I told myself not to move, not to think about the straps. If I thought about them, I would panic. I couldn’t panic. If I panicked—
But I couldn’t fucking breathe.
Right before the claustrophobia sent me off the deep end, a leftover spark of electricity triggered the memory—orange-zest frosting on a cinnamon roll made with real vanilla. A cup of coffee. Cigarettes. My stomach growled like hunger was the only thing it had to worry about.
Then I was standing in the cemetery with my shirt in my hand, trying to act like I wasn’t dying to know what she thought while she traced my new chest piece. I’d just come from the tattoo parlor. The skin was red and hot and her fingertips burned like dry ice.
“I’m not that into tattoos,” she lied. “Sort of old-fashioned that way.”
Mikal’s laughter dragged me back into the basement.
My heart was pounding so hard I could feel it in my temples. Mikal was going to take it away. That memory was the one bright spot in a lifetime of fighting and death and failure and she was going to take it away.
This is why I love you, Colter, Mikal said, Even when you disobey me. The way you lock things into their own little boxes. You had me convinced it was survival instinct—hide the black noise away and maybe no one will find out—but you did it on purpose with her memory. You were hiding her from me.
I shut my eyes tight, but I heard the drawer open. Without looking, I knew what Mikal had gotten out of it.
 
; Open your eyes, Colter, she said.
Mikal held the syringe up to the light and flicked the barrel to get the bubbles out.
I lost it, fought the restraints. She didn’t stop me. It was part of the punishment—no protection from reality.
Please, God, don’t let this happen, I prayed. Let my heart explode, let me suffocate, give me an aneurism, let her turn the machine up too high and electrocute me—anything—just please don’t let her take this.
The needle slid into my throat. White-hot nitro shot up my neck and down my shoulder. Everything burned, too clear, too intense. Just the air on my skin was driving me half-crazy. Every heartbeat detonated inside my chest and shattered my skull. Breathing sounded like screaming. My bones shook—they wouldn’t hold still.
Mikal licked the needle and smiled down at me.
We can fix this together, Colt. You think you love that vampire, that you love Tough—that you can protect them—but you’re too young to understand what real love is. I know everything about you—every awful, locked-away secret you tried to hide—and I still love you. If they knew you half as well as I do, they wouldn’t be able to look at you again without being sick.

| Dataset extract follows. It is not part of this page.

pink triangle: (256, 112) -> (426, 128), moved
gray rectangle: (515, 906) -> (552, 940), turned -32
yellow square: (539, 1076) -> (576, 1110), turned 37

Conviction flooded the broken places inside of me, the way it used to when one of Dad’s sermons laid me open down to my soul.

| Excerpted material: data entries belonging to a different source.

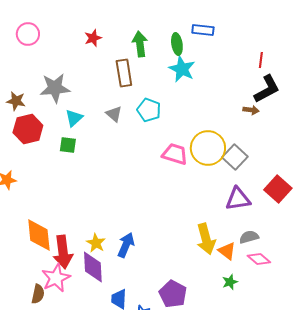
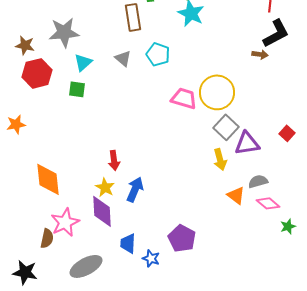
gray square: (235, 157) -> (226, 127), moved
red square: (278, 189) -> (287, 133), size x0.6
yellow arrow: (206, 239) -> (220, 159), moved, size x0.7
red arrow: (63, 252) -> (114, 160), moved, size x0.6
green star: (230, 282) -> (288, 226), moved

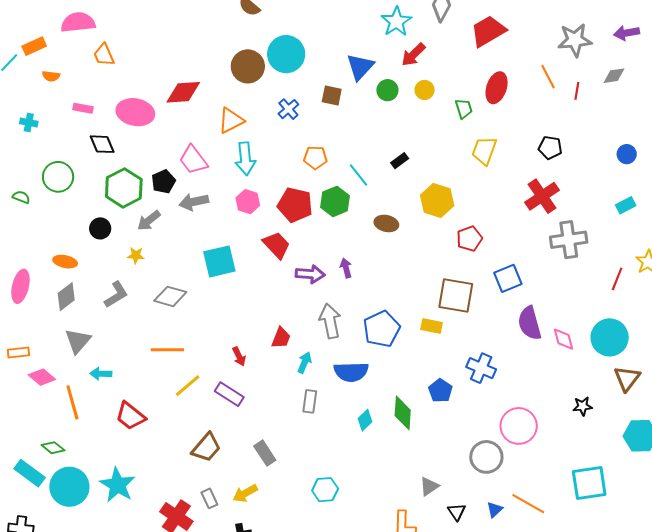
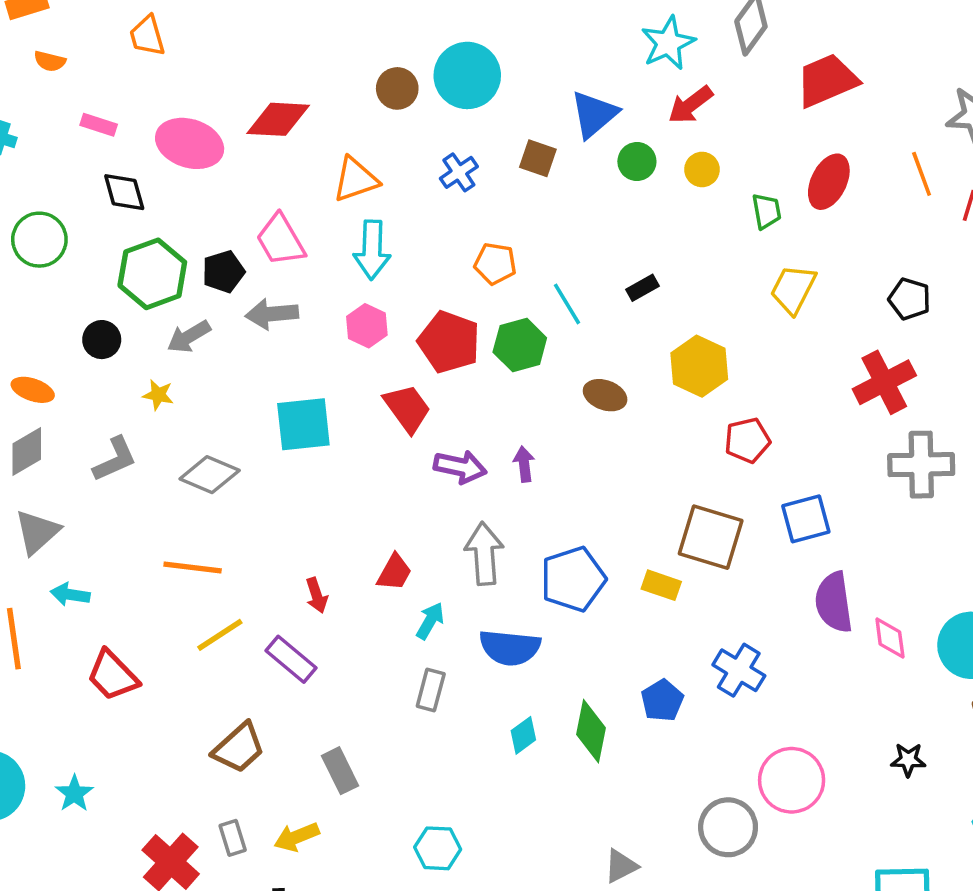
brown circle: (248, 66) -> (397, 88), size x0.7
cyan star: (117, 485) -> (74, 793), size x0.6

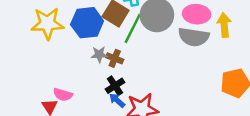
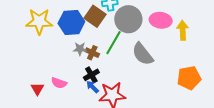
green line: (133, 28) -> (113, 43), moved
gray semicircle: (194, 37) -> (143, 54), moved, turned 40
pink semicircle: (63, 95) -> (59, 83), moved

I know you want to be good, Colt. Mikal stroked the sweat-soaked hair off my forehead. I can help you. Let me help you be good.
The buzz and tick of the electroshock machine, my choked crying, the wet whisper of her tar-stained feathers. I felt so close to understanding something, but I couldn’t keep ahold of the thought. The tears were coming harder because of the exhaustion and the drugs and the certainty that Mikal was right.
It sounded like a spine snapping when I swallowed.
Fuck you, bitch.
Pain. Mind-obliterating, soul-breaking pain.
Tough
I woke up in my bed back at the house. The fan was blowing the hot air around. Out the window the moon was shining. Somewhere, a coyote howled. A three-shot burst from an AR-15 hollered back.